Five members of the Buffalo Bills cheerleading squad are filing a lawsuit against the organisation, relating to inappropriate working conditions.
According to the suit, Bills cheerleaders suffered numerous financial violations, strict appearance instructions and embarrassing physical examinations, which one cheerleader, Alyssa U., referred to as the ‘jiggle test.’
“We turned around, had her (cheerleading coach) look at our backside, and then turn forward again and she had us do jumping jacks in front of her to see what parts of our bodies were jiggling. That’s where it got it’s name – the Jiggle Test. We had to stand in front of our coach in our uniform in rows of five as she stood before us with a clipboard and had us face forward as she reviewed our bodies.”

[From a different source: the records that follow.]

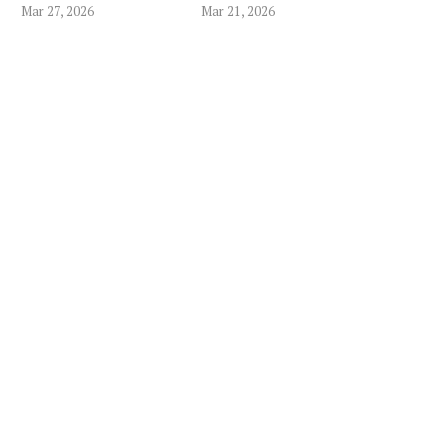
Mar 27, 2026
Mar 21, 2026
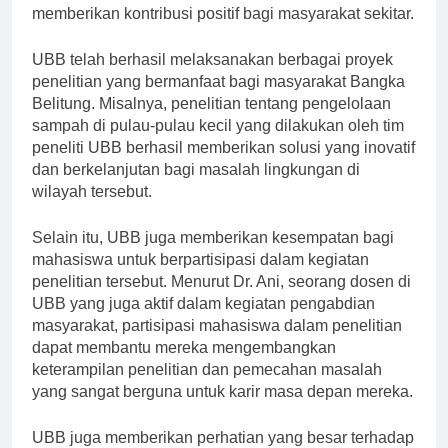
bagian penting dari tugas perguruan tinggi dalam
memberikan kontribusi positif bagi masyarakat sekitar.
UBB telah berhasil melaksanakan berbagai proyek
penelitian yang bermanfaat bagi masyarakat Bangka
Belitung. Misalnya, penelitian tentang pengelolaan
sampah di pulau-pulau kecil yang dilakukan oleh tim
peneliti UBB berhasil memberikan solusi yang inovatif
dan berkelanjutan bagi masalah lingkungan di
wilayah tersebut.
Selain itu, UBB juga memberikan kesempatan bagi
mahasiswa untuk berpartisipasi dalam kegiatan
penelitian tersebut. Menurut Dr. Ani, seorang dosen di
UBB yang juga aktif dalam kegiatan pengabdian
masyarakat, partisipasi mahasiswa dalam penelitian
dapat membantu mereka mengembangkan
keterampilan penelitian dan pemecahan masalah
yang sangat berguna untuk karir masa depan mereka.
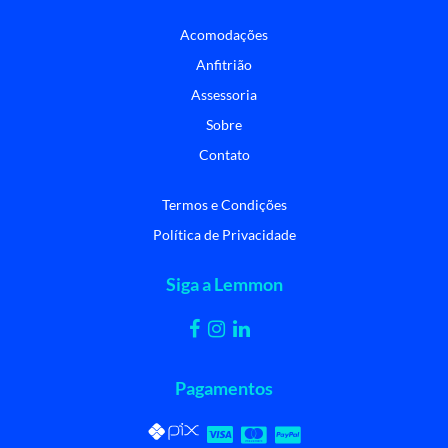
Acomodações
Anfitrião
Assessoria
Sobre
Contato
Termos e Condições
Política de Privacidade
Siga a Lemmon
Pagamentos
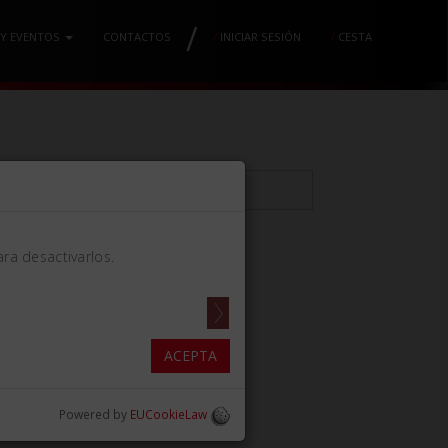
/
 Y EVENTOS
CONTACTOS
/
INICIAR SESIÓN
/
CESTA
ra desactivarlos.
DICULARES ANGULADO
ACEPTA
Powered by
EUCookieLaw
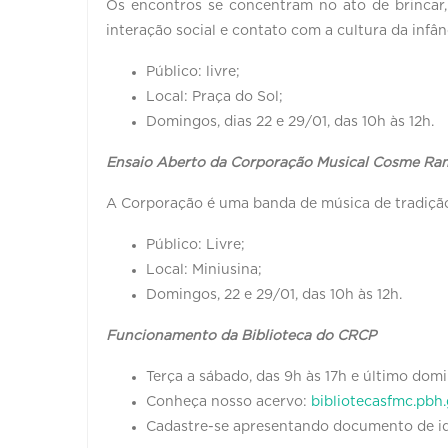
Os encontros se concentram no ato de brincar,
interação social e contato com a cultura da infân
Público: livre;
Local: Praça do Sol;
Domingos, dias 22 e 29/01, das 10h às 12h.
Ensaio Aberto da Corporação Musical Cosme Ra
A Corporação é uma banda de música de tradiçã
Público: Livre;
Local: Miniusina;
Domingos, 22 e 29/01, das 10h às 12h.
Funcionamento da Biblioteca do CRCP
Terça a sábado, das 9h às 17h e último domi
Conheça nosso acervo:
bibliotecasfmc.pbh.
Cadastre-se apresentando documento de id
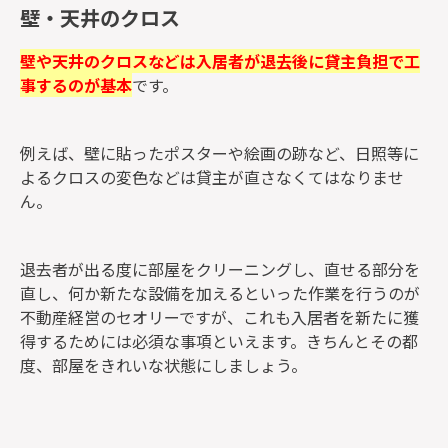
壁・天井のクロス
壁や天井のクロスなどは入居者が退去後に貸主負担で工
事するのが基本
です。
例えば、壁に貼ったポスターや絵画の跡など、日照等に
よるクロスの変色などは貸主が直さなくてはなりませ
ん。
退去者が出る度に部屋をクリーニングし、直せる部分を
直し、何か新たな設備を加えるといった作業を行うのが
不動産経営のセオリーですが、これも入居者を新たに獲
得するためには必須な事項といえます。きちんとその都
度、部屋をきれいな状態にしましょう。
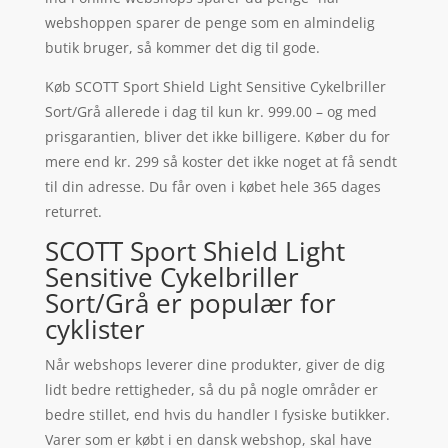
webshoppen sparer de penge som en almindelig
butik bruger, så kommer det dig til gode.
Køb SCOTT Sport Shield Light Sensitive Cykelbriller
Sort/Grå allerede i dag til kun kr. 999.00 – og med
prisgarantien, bliver det ikke billigere. Køber du for
mere end kr. 299 så koster det ikke noget at få sendt
til din adresse. Du får oven i købet hele 365 dages
returret.
SCOTT Sport Shield Light
Sensitive Cykelbriller
Sort/Grå er populær for
cyklister
Når webshops leverer dine produkter, giver de dig
lidt bedre rettigheder, så du på nogle områder er
bedre stillet, end hvis du handler I fysiske butikker.
Varer som er købt i en dansk webshop, skal have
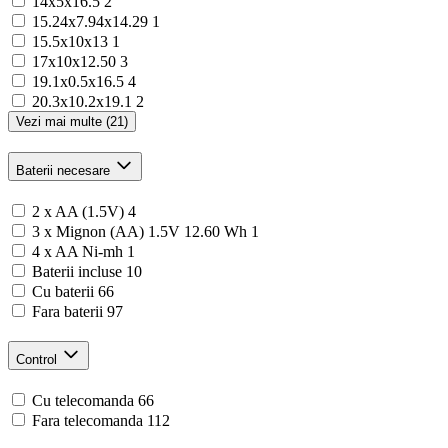
14x5x16.5
2
15.24x7.94x14.29
1
15.5x10x13
1
17x10x12.50
3
19.1x0.5x16.5
4
20.3x10.2x19.1
2
Vezi mai multe (21)
Baterii necesare
2 x AA (1.5V)
4
3 x Mignon (AA) 1.5V 12.60 Wh
1
4 x AA Ni-mh
1
Baterii incluse
10
Cu baterii
66
Fara baterii
97
Control
Cu telecomanda
66
Fara telecomanda
112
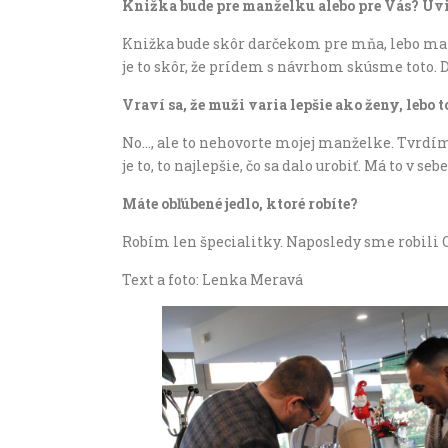
Knižka bude pre manželku alebo pre Vás? Uvid
Knižka bude skôr darčekom pre mňa, lebo man
je to skôr, že prídem s návrhom skúsme toto. 
Vraví sa, že muži varia lepšie ako ženy, lebo t
No…, ale to nehovorte mojej manželke. Tvrdím, 
je to, to najlepšie, čo sa dalo urobiť. Má to v 
Máte obľúbené jedlo, ktoré robíte?
Robím len špecialitky. Naposledy sme robili Os
Text a foto: Lenka Meravá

Along with the uncomfortable physical examinations, cheerleaders also endured demeaning instructions on how to conduct themselves outside of work from lessons in formal dining, strict hair and nail colour requirements and more shockingly, lessons in how to wash their private areas.
“My hair was blonde, but I was told it was not natural looking, and that I needed to go see the Jill’s hairstylist who knew “the Jills look” – who also happened to be the coach’s best friend. And it wasn’t free. You have to pay her, that’s not for free – but we got a $5 discount, so it was around $85”
The embarrassing physical evaluations would occur once a week in the lead up to the weekend’s game, to determine which cheerleaders were deemed to be ‘field ready.’
“The next day, you receive an email which was categorised by different body parts and let’s say, if she thought you had a stomach issue for that week, you got a check. If you had two checks, you weren’t field ready. If you had three checks, you were benched for the next game.”
Further to the embarrassing working conditions the cheerleaders are subjected to, financially they are barely compensated for their work. With the Bills generating around $256 million in yearly revenue, the five cheerleaders only made between $105 and $1,800 in a single season.
We confess ourselves confused, Dear Reader. What exactly did the women concerned think they were being employed for? Their athletic ability? Superior pom-pom waving? Without a doubt mixed-sex cheerleading has evolved, somewhat ironically, into a complex, highly athletic and exciting spectator sport in the USA, albeit a bit weird in the rah-rah way Americans are often so adoringly peculiar. But that’s a world away from a small group of lovelies practicing high kicks and wiggling their collective tush on the sidelines at a game itself.
Well, hell. Look,we are sorry to appear uncaring, but in our honest opinion cheerleading at games is sexist nonsense, a hangover from days long gone. Paid participants – even low-paid participants – can hardly complain when their employer judges them by their physical attributes, when that is clearly what is on display to the beer-ed up overwhelmingly male patrons. The fact that America is the most litigious nation on earth is no excuse. We think the women concerned should pull their, er, heads in. Unless you think differently and can convince us otherwise?
Or, on the other hand, if the issue was really about their compensation, why not strike for better pay and conditions? Now that really would have made the “news”.